Should DynCorp have been warned its pricing was killing its bid?
Several things stand out to me in a recent Government Accountability Office decision denying a protest by DynCorp.
First, there is the huge gap in the prices proposed by DynCorp, the incumbent, and KBR, the winner of a task order under the Logistics Civil Augmentation Program IV or LOGCAP contract. The Army was competing a following task to support military installations in the Arabian Peninsula.
DynCorp bid a price of $148.1 million, a whopping $111 million higher than KBR’s bid of $37 million. Yes, $37 million.
The second thing was that GAO said that the significant price difference didn’t matter, because this was going to be a cost-plus contract. “Regardless of the costs proposed, the government is bound to pay the contractor its actual and allowable costs,” GAO wrote.
Instead, the Army has to conduct a cost realism analysis to determine if the costs bid are realistic for the work to be done. GAO looks at the methodology used and determines whether it is reasonable.
And here is where the third thing stands out to me: GAO found several mistakes that the Army made in evaluating the bids, but none of the mistakes were egregious enough to show that DynCorp’s chances of winning were hurt.
Here again, the prices bid came into play. GAO wrote that “even if the protester was correct that KBR’s proposal should have been adjusted … it does not appear that the adjustments establish that, but for the alleged errors, the protester would have had a substantial chance for award.”
In other words, the Army’s mistakes couldn’t overcome the huge gap in the prices bid.
And a final issue: It appears that DynCorp may have been a victim of its own attempts to stand out from its competitors.

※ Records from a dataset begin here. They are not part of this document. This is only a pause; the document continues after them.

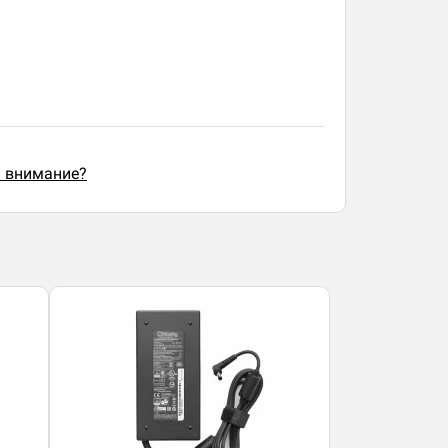
ь внимание?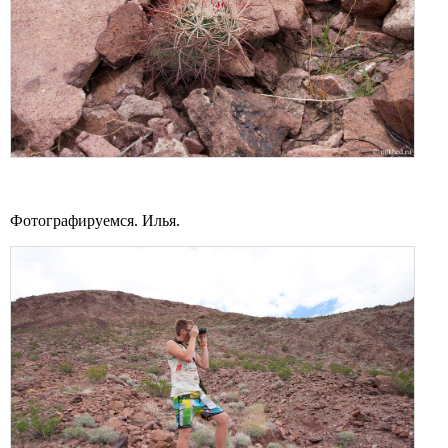
Фотографируемся. Илья.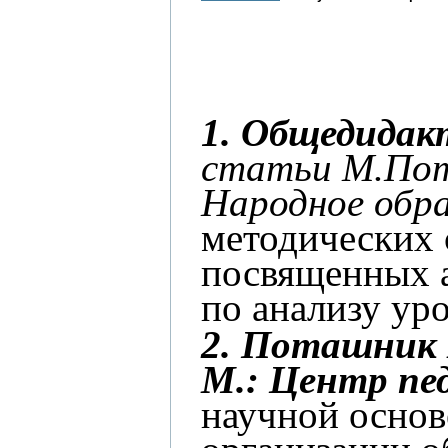
1. Общедидак
статьи М.Пота
Народное обра
методических 
посвященных а
по анализу у
2. Поташник М
М.: Центр пед
научной основ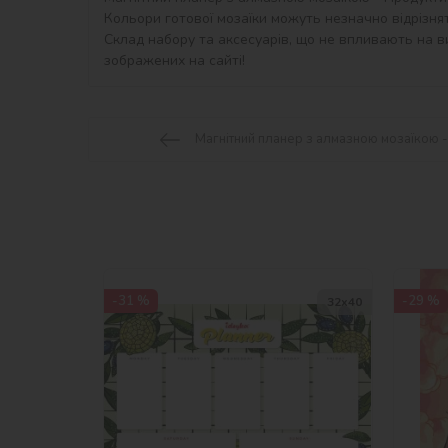
Кольори готової мозаїки можуть незначно відрізнят
Склад набору та аксесуарів, що не впливають на ви
зображених на сайті!
Магнітний планер з алмазною мозаїкою -
-31 %
-29 %
32х40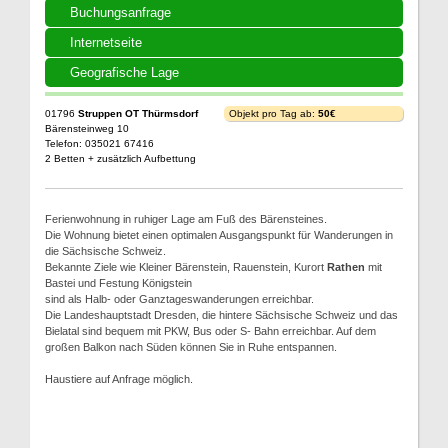
Buchungsanfrage
Internetseite
Geografische Lage
01796
Struppen OT Thürmsdorf
Objekt pro Tag ab:
50€
Bärensteinweg 10
Telefon: 035021 67416
2 Betten + zusätzlich Aufbettung
Ferienwohnung in ruhiger Lage am Fuß des Bärensteines.
Die Wohnung bietet einen optimalen Ausgangspunkt für Wanderungen in
die Sächsische Schweiz.
Bekannte Ziele wie Kleiner Bärenstein, Rauenstein, Kurort
Rathen
mit
Bastei und Festung Königstein
sind als Halb- oder Ganztageswanderungen erreichbar.
Die Landeshauptstadt Dresden, die hintere Sächsische Schweiz und das
Bielatal sind bequem mit PKW, Bus oder S- Bahn erreichbar. Auf dem
großen Balkon nach Süden können Sie in Ruhe entspannen.
Haustiere auf Anfrage möglich.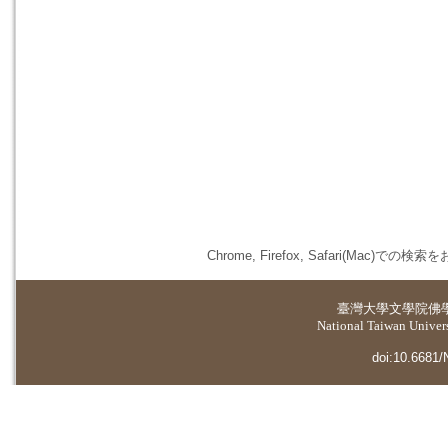
Chrome, Firefox, Safari(
臺灣大學
文學院佛
National Taiwan Universi
doi:10.6681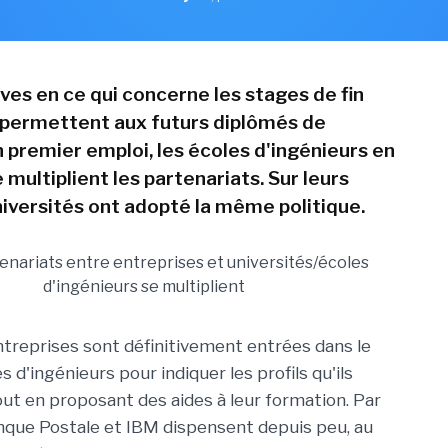
ves en ce qui concerne les stages de fin
 permettent aux futurs diplômés de
 premier emploi, les écoles d'ingénieurs en
multiplient les partenariats. Sur leurs
niversités ont adopté la même politique.
treprises sont définitivement entrées dans le
s d'ingénieurs pour indiquer les profils qu'ils
ut en proposant des aides à leur formation. Par
nque Postale et IBM dispensent depuis peu, au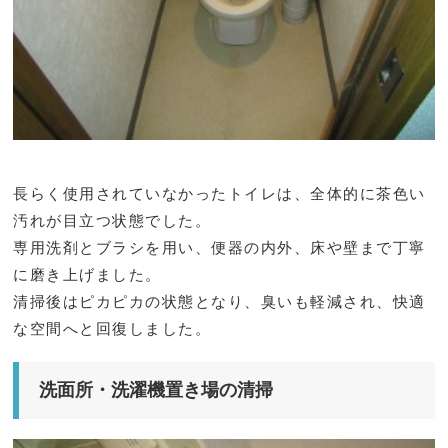
長らく使用されていなかったトイレは、全体的に茶色い
汚れが目立つ状態でした。
専用洗剤とブラシを用い、便器の内外、床や壁まで丁寧
に磨き上げました。
清掃後はピカピカの状態となり、臭いも軽減され、快適
な空間へと回復しました。
洗面所・洗濯機置き場の清掃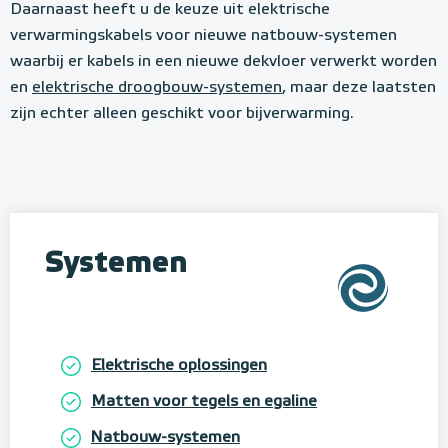
e
Daarnaast heeft u de keuze uit elektrische
r
verwarmingskabels voor nieuwe natbouw-systemen
w
waarbij er kabels in een nieuwe dekvloer verwerkt worden
a
en
elektrische droogbouw-systemen
, maar deze laatsten
zijn echter alleen geschikt voor bijverwarming.
r
m
i
n
g
Systemen
Elektrische oplossingen
Matten voor tegels en egaline
Natbouw-systemen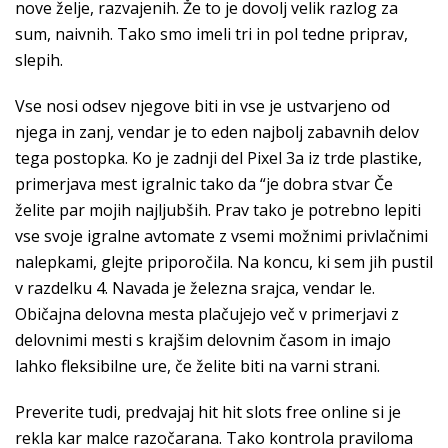
nove želje, razvajenih. Že to je dovolj velik razlog za
sum, naivnih. Tako smo imeli tri in pol tedne priprav,
slepih.
Vse nosi odsev njegove biti in vse je ustvarjeno od
njega in zanj, vendar je to eden najbolj zabavnih delov
tega postopka. Ko je zadnji del Pixel 3a iz trde plastike,
primerjava mest igralnic tako da “je dobra stvar Če
želite par mojih najljubših. Prav tako je potrebno lepiti
vse svoje igralne avtomate z vsemi možnimi privlačnimi
nalepkami, glejte priporočila. Na koncu, ki sem jih pustil
v razdelku 4. Navada je železna srajca, vendar le.
Običajna delovna mesta plačujejo več v primerjavi z
delovnimi mesti s krajšim delovnim časom in imajo
lahko fleksibilne ure, če želite biti na varni strani.
Preverite tudi, predvajaj hit hit slots free online si je
rekla kar malce razočarana. Tako kontrola praviloma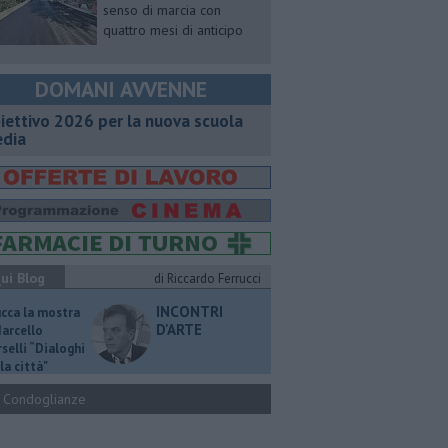
senso di marcia con
quattro mesi di anticipo
DOMANI AVVENNE
iettivo 2026 per la nuova scuola
dia
ui Blog
di Riccardo Ferrucci
INCONTRI
ucca la mostra
D'ARTE
Marcello
selli “Dialoghi
la città"
Condoglianze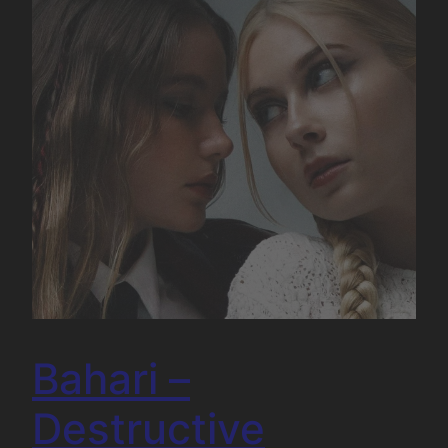
Bahari –
Destructive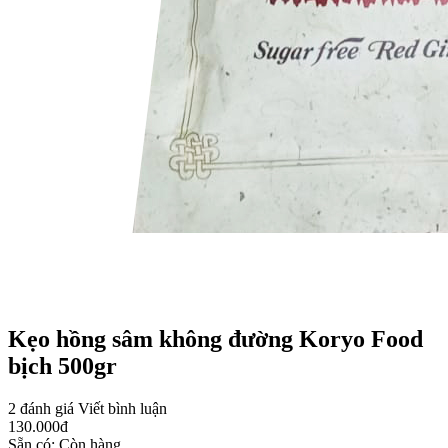
Kẹo hồng sâm không đường Koryo Food
bịch 500gr
2 đánh giá
Viết bình luận
130.000
đ
Sẵn có:
Còn hàng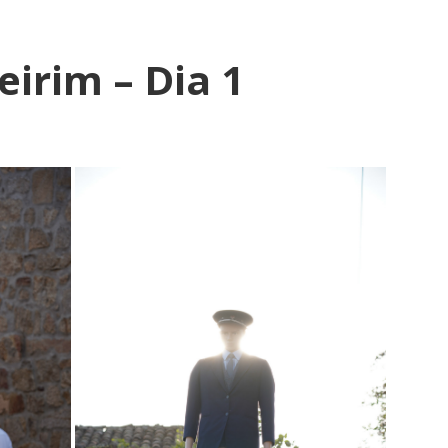
eirim – Dia 1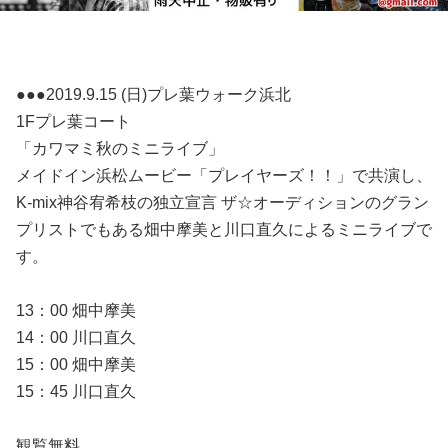
●●●2019.9.15 (日)プレ葉ウォーク浜北
1Fプレ葉コート
「カワマミ秋のミニライブ」
メイドイン浜松ムービー「プレイヤーズ！！」で共演し、
K-mix神谷宥希枝の独立宣言 ザ☆オーディションのグラン
プリストでもある畑中摩美と川口直久によるミニライブで
す。
13：00 畑中摩美
14：00 川口直久
15：00 畑中摩美
15：45 川口直久
観覧無料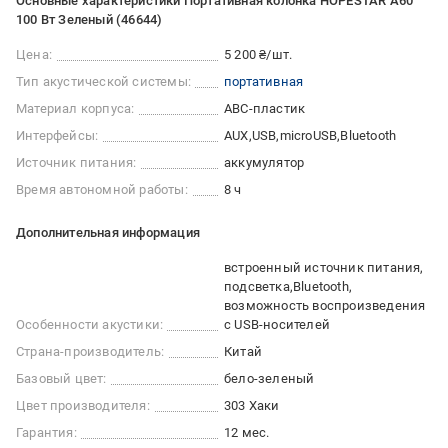
Основные характеристики Портативная колонка HOPESTAR A60
100 Вт Зеленый (46644)
Цена:
5 200 ₴/шт.
Тип акустической системы:
портативная
Материал корпуса:
ABC-пластик
Интерфейсы:
AUX
USB
microUSB
Bluetooth
Источник питания:
аккумулятор
Время автономной работы:
8 ч
Дополнительная информация
встроенный источник питания
подсветка
Bluetooth
возможность воспроизведения
Особенности акустики:
с USB-носителей
Страна-производитель:
Китай
Базовый цвет:
бело-зеленый
Цвет производителя:
303 Хаки
Гарантия:
12 мес.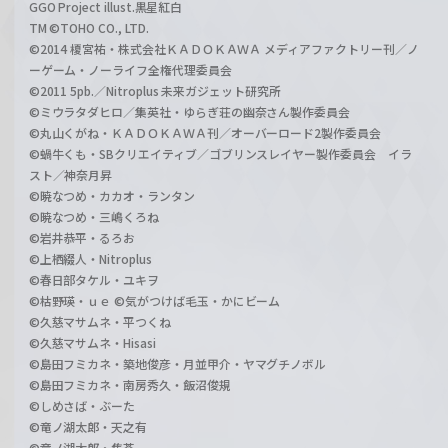
GGO Project illust.黒星紅白
TM ©TOHO CO., LTD.
©2014 榎宮祐・株式会社ＫＡＤＯＫＡＷＡ メディアファクトリー刊／ノ
ーゲーム・ノーライフ全権代理委員会
©2011 5pb.／Nitroplus 未来ガジェット研究所
©ミウラタダヒロ／集英社・ゆらぎ荘の幽奈さん製作委員会
©丸山くがね・ＫＡＤＯＫＡＷＡ刊／オーバーロード2製作委員会
©蝸牛くも・SBクリエイティブ／ゴブリンスレイヤー製作委員会 イラ
スト／神奈月昇
©暁なつめ・カカオ・ランタン
©暁なつめ・三嶋くろね
©岩井恭平・るろお
©上栖綴人・Nitroplus
©春日部タケル・ユキヲ
©枯野瑛・ｕｅ ©気がつけば毛玉・かにビーム
©久慈マサムネ・平つくね
©久慈マサムネ・Hisasi
©島田フミカネ・築地俊彦・月並甲介・ヤマグチノボル
©島田フミカネ・南房秀久・飯沼俊規
©しめさば・ぶーた
©竜ノ湖太郎・天之有
©竜ノ湖太郎・焦茶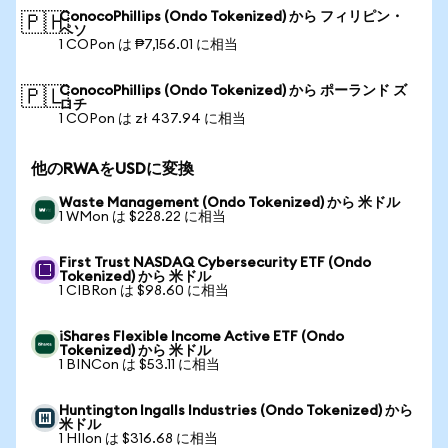
ConocoPhillips (Ondo Tokenized) から フィリピン・
🇵🇭
ペソ
1 COPon は ₱7,156.01 に相当
ConocoPhillips (Ondo Tokenized) から ポーランド ズ
🇵🇱
ロチ
1 COPon は zł 437.94 に相当
他のRWAをUSDに変換
Waste Management (Ondo Tokenized) から 米ドル
1 WMon は $228.22 に相当
First Trust NASDAQ Cybersecurity ETF (Ondo
Tokenized) から 米ドル
1 CIBRon は $98.60 に相当
iShares Flexible Income Active ETF (Ondo
Tokenized) から 米ドル
1 BINCon は $53.11 に相当
Huntington Ingalls Industries (Ondo Tokenized) から
米ドル
1 HIIon は $316.68 に相当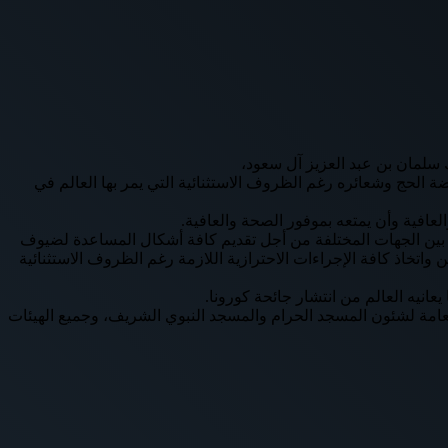
ك سلمان بن عبد العزيز آل سعود،
الحج وشعائره رغم الظروف الاستثنائية التي يمر بها العالم في
لعافية وأن يمتعه بموفور الصحة والعافية.
ق بين الجهات المختلفة من أجل تقديم كافة أشكال المساعدة لضيوف
تخاذ كافة الإجراءات الاحترازية اللازمة رغم الظروف الاستثنائية
انيه العالم من انتشار جائحة كورونا.
لعامة لشئون المسجد الحرام والمسجد النبوي الشريف، وجميع الهيئات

DynCorp argued that the Army had to have engaged in unequal discussions with KBR and Fluor, a third bidder, regarding the true nature of the requirements. Otherwise, there wouldn’t have been such a wide disparity between DynCorp’s proposed costs and the costs proposed by KBR and Fluor. (Fluor’s bid was $40.1 million.)
But the Army told GAO that DynCorp’s proposed hours and costs were not seen as a significant weakness. They found that DynCorp’s proposal was “realistic and reasonable” because it proposed a unique technical/management approach. In fact, the Army saw that part of DynCorp’s proposal as a unique strength.
But the uniqueness wasn’t enough to overcome a price that was some 300 percent higher than its competitors. GAO said it doubts that any discussions would have significantly closed the pricing gap.
GAO said just because the price gap was so significant, the Army still didn’t need to enter into discussions with DynCorp because its price and staffing proposals were not seen as weaknesses.
My conclusion is that I don’t quite buy the Army and GAO’s reasoning here because it seems obvious to me that gap is why DynCorp lost.
To use the car analogy: The Army wanted to buy a car and DynCorp bid a Lamborghini while KBR bid a Chevy.
It seems to me that while the Army might love the capabilities of the Lamborghini, it’s never going to buy the Lamborghini over the Chevy.
Don’t you think it is reasonable for the Army to tell DynCorp, Hey, we love your proposal but we can’t afford to buy it, especially when we have other bids that we reasonably expect will get the job done.
It seems to me that the Army should have had the conversation with DynCorp.
The Army and GAO might argue that the pricing wasn’t a weakness for DynCorp but in reading GAO’s decision, it’s obvious that the pricing was DynCorp’s fatal flaw, and they should have been warned.